Interview with CEO, Kotak Realty Fund

Raghavendra Kamath  |  Mumbai 

Kotak Realty Fund, which recently raised $200 million from abroad investors, is looking to raise another $200 million over the next six months. With $1 billion funds under management, it is one of the most active funds in the country. S Sriniwasan, CEO of Kotak Realty Fund, talks to Raghavendra Kamath about their strategy and the overall market. Edited excerpts:

You went for a fresh round of fund-raising recently. We were told the Abu Dhabi Investment Authority was the main investor...


We have completed the first close of our latest international fund, raising $200 million. I am not at liberty to disclose investor names. With this, now manages / advises combined assets under management (AUM) of over $1 billion across six funds. The investment strategy of the Fund is to invest in residential development projects in the top five cities in India and take advantage of the high demand potential and attractive investment opportunities that exist in this asset class.

Why did you take more than a year to close the fund?

The current fund-raising environment is challenging. We are extremely pleased to have completed the first close in less than a year. In sharp contrast, the investment environment in India, particularly in residential real estate, is very attractive. The market is capital-starved and this gives funds such as ours an excellent opportunity to focus on more established locations and generate attractive returns for our investors.

There are reports that you are looking at a final close of $400 million in the next six months...

We have the flexibility to increase the fund size to approximately $400 million. We are in discussions with certain investors. It is not possible to give a timeline for the same.

How are global investors responding to your fund raising plans?

In general, global investors have become skeptical of the Indian growth story due to the volatility in currency and the slowing in the economy. Hence, investors by and large are adopting a wait-and-watch policy.

Is it challenging to exit your investments under the current market conditions?

We are looking to exit some of our investments from our older funds. It is a challenging environment for funds to complete exits. However, a majority of our investments are in residential in top-tier cities, where sales are okay. Hence, we are not facing any significant difficulties in exits.

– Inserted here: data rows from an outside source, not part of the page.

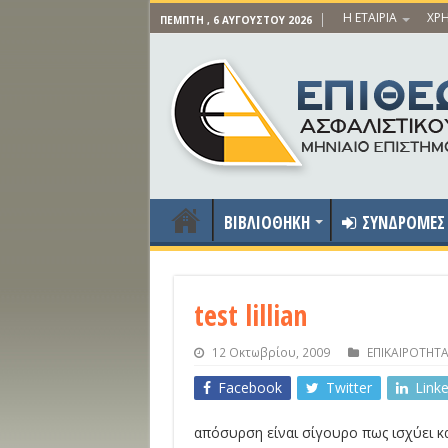
Η ΕΤΑΙΡΙΑ
ΧΡΗ
ΠΈΜΠΤΗ , 6 ΑΥΓΟΎΣΤΟΥ 2026
ΒΙΒΛΙΟΘΗΚΗ
ΣΥΝΔΡΟΜΕΣ
test lillian
12 Οκτωβρίου, 2009
ΕΠΙΚΑΙΡΟΤΗΤ
Facebook
Twitter
Link
απόσυρση είναι σίγουρο πως ισχύει κ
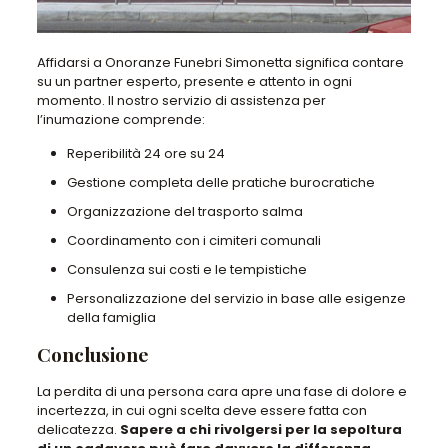
Affidarsi a Onoranze Funebri Simonetta significa contare
su un partner esperto, presente e attento in ogni
momento. Il nostro servizio di assistenza per
l’inumazione comprende:
Reperibilità 24 ore su 24
Gestione completa delle pratiche burocratiche
Organizzazione del trasporto salma
Coordinamento con i cimiteri comunali
Consulenza sui costi e le tempistiche
Personalizzazione del servizio in base alle esigenze
della famiglia
Conclusione
La perdita di una persona cara apre una fase di dolore e
incertezza, in cui ogni scelta deve essere fatta con
delicatezza.
Sapere a chi rivolgersi per la sepoltura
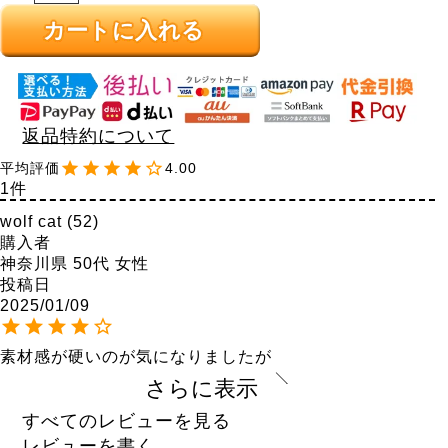
カートに入れる
返品特約について
4.00
1
wolf cat
52
購入者
神奈川県
50代
女性
投稿日
2025/01/09
素材感が硬いのが気になりましたが

形や丈感は良かったです。
さらに表示
すべてのレビューを見る
レビューを書く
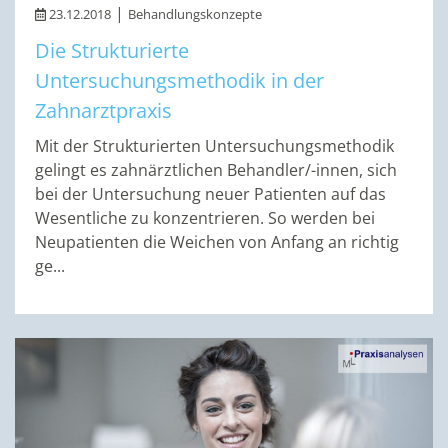
|
23.12.2018
Behandlungskonzepte
Die Strukturierte
Untersuchungsmethodik in der
Zahnarztpraxis
Mit der Strukturierten Untersuchungsmethodik
gelingt es zahnärztlichen Behandler/-innen, sich
bei der Untersuchung neuer Patienten auf das
Wesentliche zu konzentrieren. So werden bei
Neupatienten die Weichen von Anfang an richtig
ge...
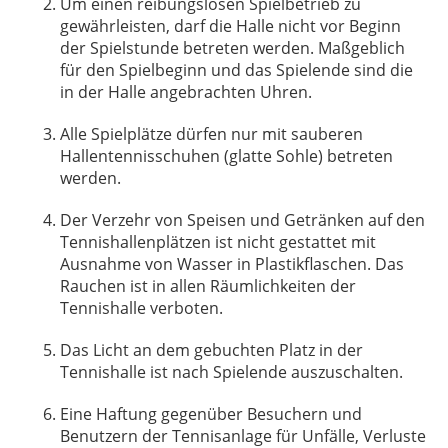
Um einen reibungslosen Spielbetrieb zu
gewährleisten, darf die Halle nicht vor Beginn
der Spielstunde betreten werden. Maßgeblich
für den Spielbeginn und das Spielende sind die
in der Halle angebrachten Uhren.
Alle Spielplätze dürfen nur mit sauberen
Hallentennisschuhen (glatte Sohle) betreten
werden.
Der Verzehr von Speisen und Getränken auf den
Tennishallenplätzen ist nicht gestattet mit
Ausnahme von Wasser in Plastikflaschen. Das
Rauchen ist in allen Räumlichkeiten der
Tennishalle verboten.
Das Licht an dem gebuchten Platz in der
Tennishalle ist nach Spielende auszuschalten.
Eine Haftung gegenüber Besuchern und
Benutzern der Tennisanlage für Unfälle, Verluste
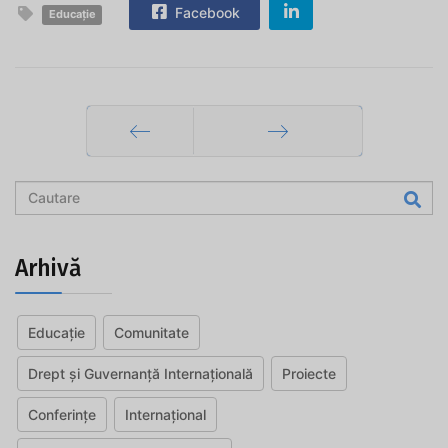
Facebook
Educație
Prec
Mai departe
Arhivă
Educație
Comunitate
Drept și Guvernanță Internațională
Proiecte
Conferințe
Internațional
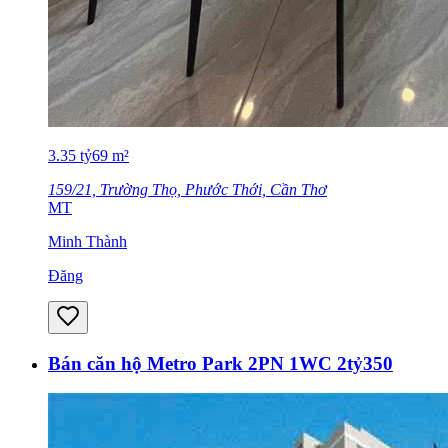
3.35
tỷ
69
m²
159/21, Trường Thọ, Phước Thới, Cần Thơ
MT
Minh Thành
Đăng
Bán căn hộ Metro Park 2PN 1WC 2tỷ350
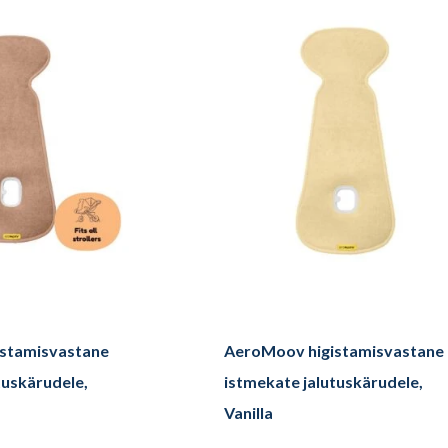
stamisvastane
AeroMoov higistamisvastane
tuskärudele,
istmekate jalutuskärudele,
Vanilla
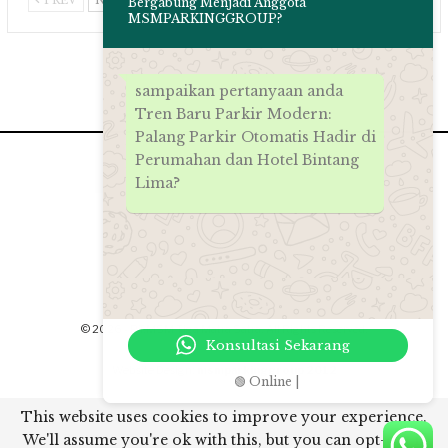
PREV
NEXT
Bergabung Menjadi Anggota
MSMPARKINGGROUP?
sampaikan pertanyaan anda
Tren Baru Parkir Modern:
Palang Parkir Otomatis Hadir di
Perumahan dan Hotel Bintang
Lima?
© 2026 - PT.MSM Tiga Matra Satra. All Rights Reserved.
Konsultasi Sekarang
Website Design:
msmparkinggroup 2012
🟢 Online |
// Rich snippet google
This website uses cookies to improve your experience.
Tren Baru Parkir Modern: Palang Parkir Otomatis Hadir di
We'll assume you're ok with this, but you can opt-out if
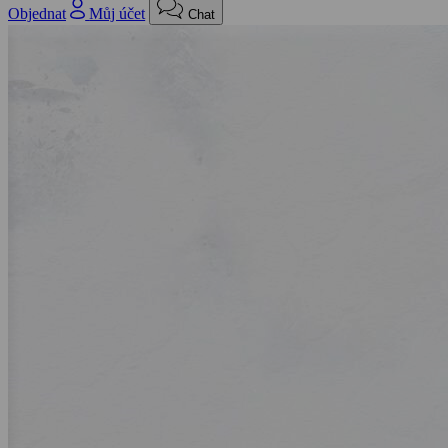
Objednat
Můj účet
Chat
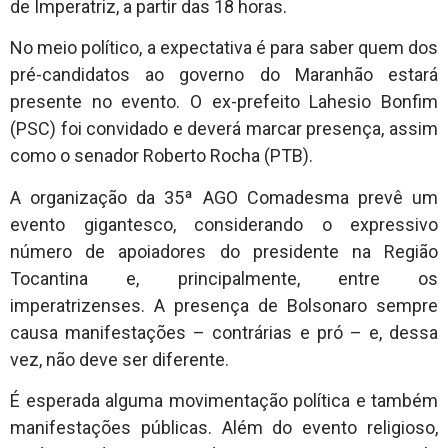
de Imperatriz, a partir das 18 horas.
No meio político, a expectativa é para saber quem dos
pré-candidatos ao governo do Maranhão estará
presente no evento. O ex-prefeito Lahesio Bonfim
(PSC) foi convidado e deverá marcar presença, assim
como o senador Roberto Rocha (PTB).
A organização da 35ª AGO Comadesma prevê um
evento gigantesco, considerando o expressivo
número de apoiadores do presidente na Região
Tocantina e, principalmente, entre os
imperatrizenses. A presença de Bolsonaro sempre
causa manifestações – contrárias e pró – e, dessa
vez, não deve ser diferente.
É esperada alguma movimentação política e também
manifestações públicas. Além do evento religioso,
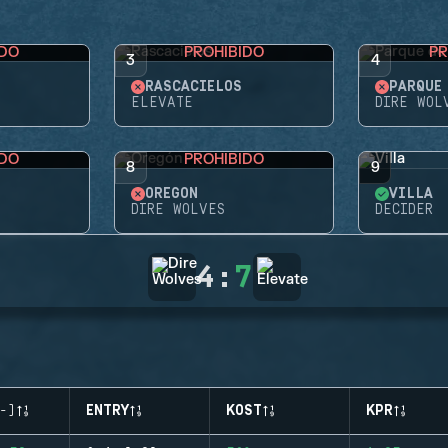
IDO
PROHIBIDO
PR
3
4
RASCACIELOS
ELEVATE
DIRE WOL
IDO
PROHIBIDO
8
9
OREGÓN
VILLA
DIRE WOLVES
DECIDER
4
:
7
-)
ENTRY
KOST
KPR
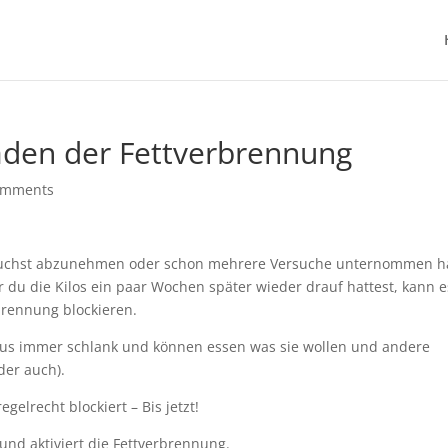
aden der Fettverbrennung
omments
rsuchst abzunehmen oder schon mehrere Versuche unternommen h
er du die Kilos ein paar Wochen später wieder drauf hattest, kann e
brennung blockieren.
aus immer schlank und können essen was sie wollen und andere
der auch).
gelrecht blockiert – Bis jetzt!
und aktiviert die Fettverbrennung.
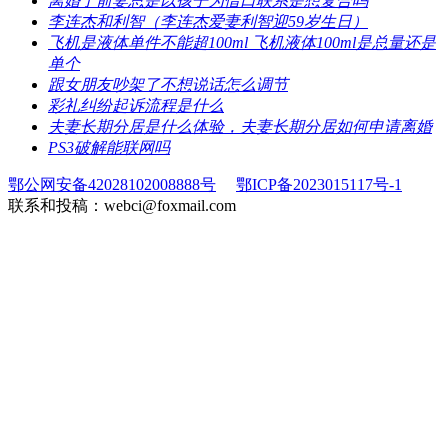
​离婚了前妻总是以孩子为借口联系是想复合吗
​李连杰和利智（李连杰爱妻利智迎59岁生日）
​飞机是液体单件不能超100ml 飞机液体100ml是总量还是
单个
​跟女朋友吵架了不想说话怎么调节
​彩礼纠纷起诉流程是什么
​夫妻长期分居是什么体验，夫妻长期分居如何申请离婚
​PS3破解能联网吗
鄂公网安备42028102008888号
鄂ICP备2023015117号-1
联系和投稿：webci@foxmail.com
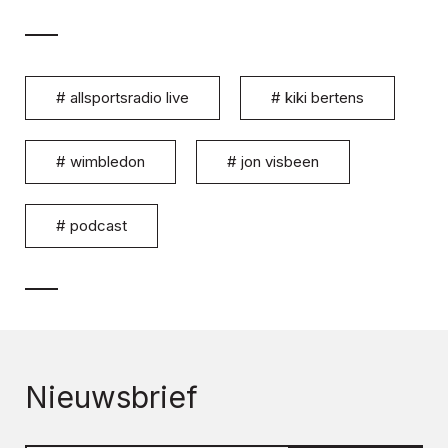
#
allsportsradio live
#
kiki bertens
#
wimbledon
#
jon visbeen
#
podcast
Nieuwsbrief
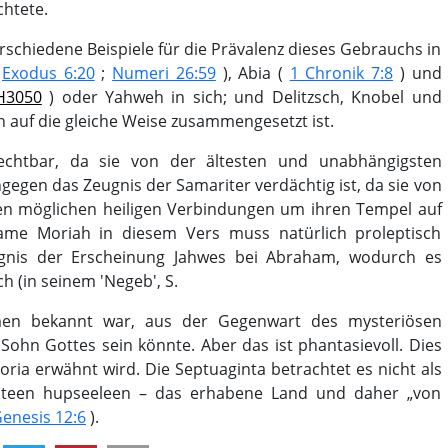
chtete.
rschiedene Beispiele für die Prävalenz dieses Gebrauchs in
(
Exodus 6:20
;
Numeri 26:59
), Abia (
1 Chronik 7:8
) und
H3050
) oder Yahweh in sich; und Delitzsch, Knobel und
auf die gleiche Weise zusammengesetzt ist.
echtbar, da sie von der ältesten und unabhängigsten
gegen das Zeugnis der Samariter verdächtig ist, da sie von
len möglichen heiligen Verbindungen um ihren Tempel auf
me Moriah in diesem Vers muss natürlich proleptisch
gnis der Erscheinung Jahwes bei Abraham, wodurch es
h (in seinem 'Negeb', S.
men bekannt war, aus der Gegenwart des mysteriösen
Sohn Gottes sein könnte. Aber das ist phantasievoll. Dies
 Moria erwähnt wird. Die Septuaginta betrachtet es nicht als
n teen hupseeleen – das erhabene Land und daher „von
enesis 12:6
).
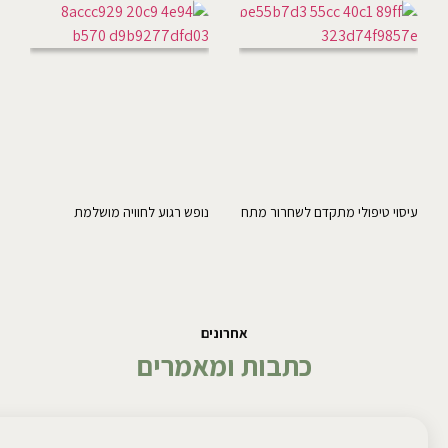
עיסוי טיפולי מתקדם לשחרור מתח
נופש רגוע לחוויה מושלמת
אחרונים
כתבות ומאמרים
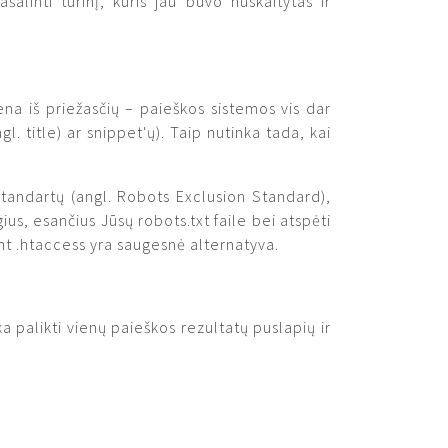
šalinti turinį, kuris jau buvo nuskaitytas ir
na iš priežasčių – paieškos sistemos vis dar
 title) ar snippet'ų). Taip nutinka tada, kai
tandartų (angl. Robots Exclusion Standard),
gius, esančius Jūsų robots.txt faile bei atspėti
nt .htaccess yra saugesnė alternatyva.
 palikti vienų paieškos rezultatų puslapių ir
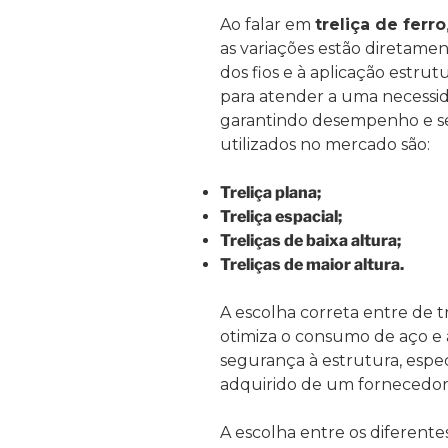
Ao falar em
treliça de ferro
as variações estão diretamente
dos fios e à aplicação estru
para atender a uma necessida
garantindo desempenho e seg
utilizados no mercado são:
Treliça plana;
Treliça espacial;
Treliças de baixa altura;
Treliças de maior altura.
A escolha correta entre de tr
otimiza o consumo de aço e 
segurança à estrutura, espe
adquirido de um fornecedor 
A escolha entre os diferentes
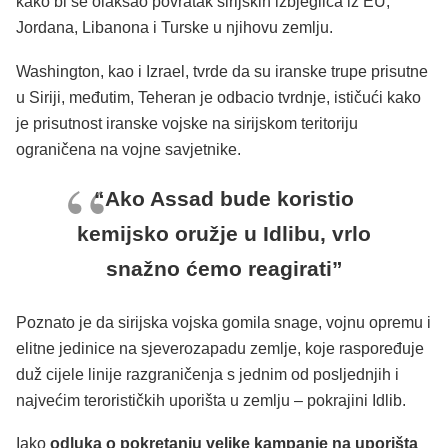
kako bi se olakšao povratak sirijskih izbjeglica iz EU,
Jordana, Libanona i Turske u njihovu zemlju.
Washington, kao i Izrael, tvrde da su iranske trupe prisutne
u Siriji, međutim, Teheran je odbacio tvrdnje, ističući kako
je prisutnost iranske vojske na sirijskom teritoriju
ograničena na vojne savjetnike.
“Ako Assad bude koristio
kemijsko oružje u Idlibu, vrlo
snažno ćemo reagirati”
Poznato je da sirijska vojska gomila snage, vojnu opremu i
elitne jedinice na sjeverozapadu zemlje, koje raspoređuje
duž cijele linije razgraničenja s jednim od posljednjih i
najvećim terorističkih uporišta u zemlju – pokrajini Idlib.
Iako
odluka o pokretanju velike kampanje na uporišta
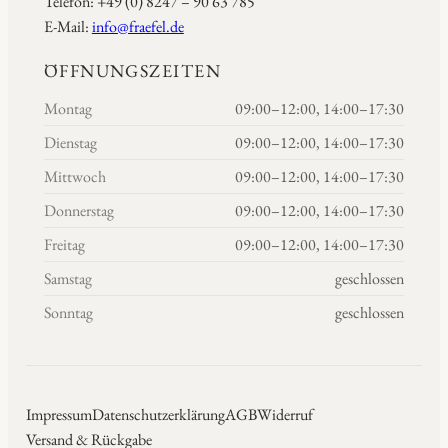
Telefon: +49 (0) 8247 – 90 63 785
E-Mail:
info@fraefel.de
ÖFFNUNGSZEITEN
Montag
09:00–12:00, 14:00–17:30
Dienstag
09:00–12:00, 14:00–17:30
Mittwoch
09:00–12:00, 14:00–17:30
Donnerstag
09:00–12:00, 14:00–17:30
Freitag
09:00–12:00, 14:00–17:30
Samstag
geschlossen
Sonntag
geschlossen
Impressum
Datenschutzerklärung
AGB
Widerruf
Versand & Rückgabe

What is your take on the slowdown in property markets?

In the short-term, the market will be sluggish and this will continue for the next couple of quarters. However, as long-term investors in the Indian realty market, we are bullish about the prospects of the property market over a three- to five-year horizon.

Which segments are you focusing now, given the slowdown in property markets?

We have been focusing on the residential segment for the past three years as we believed there is over capacity in the office/commercial segment. We will continue to focus on residential segment in the top five to six cities such as Mumbai, Delhi and Bangalore. Oversupply in the office space will fall over the next three years and this segment will see a turnaround. We will selectively evaluate investment opportunities in this sector.

Do you have any other fund-raising plans now?

No, we do not have any other fund-raising plans for realty funds.

Are you looking to increase your IRR (internal rate of return) expectations or returns threshold due to current market conditions?

In the current environment, where liquidity is scarce, we are in a position to negotiate good terms. IRRs are an outcome of market performance.

Are you looking to tweak the ticket size of your investments, investment threshold for your investors and the type of investments (debt versus equity)?

We have focused on structured investments with an element of downside protection and upside participation. We will continue to use this strategy. In terms of ticket size of investments, we have a flexible approach and can invest all the way from $25 million to $200 million. In larger transactions, we may see some of our LPs (limited partners) co-investing with us. Size is, therefore, not a constraint.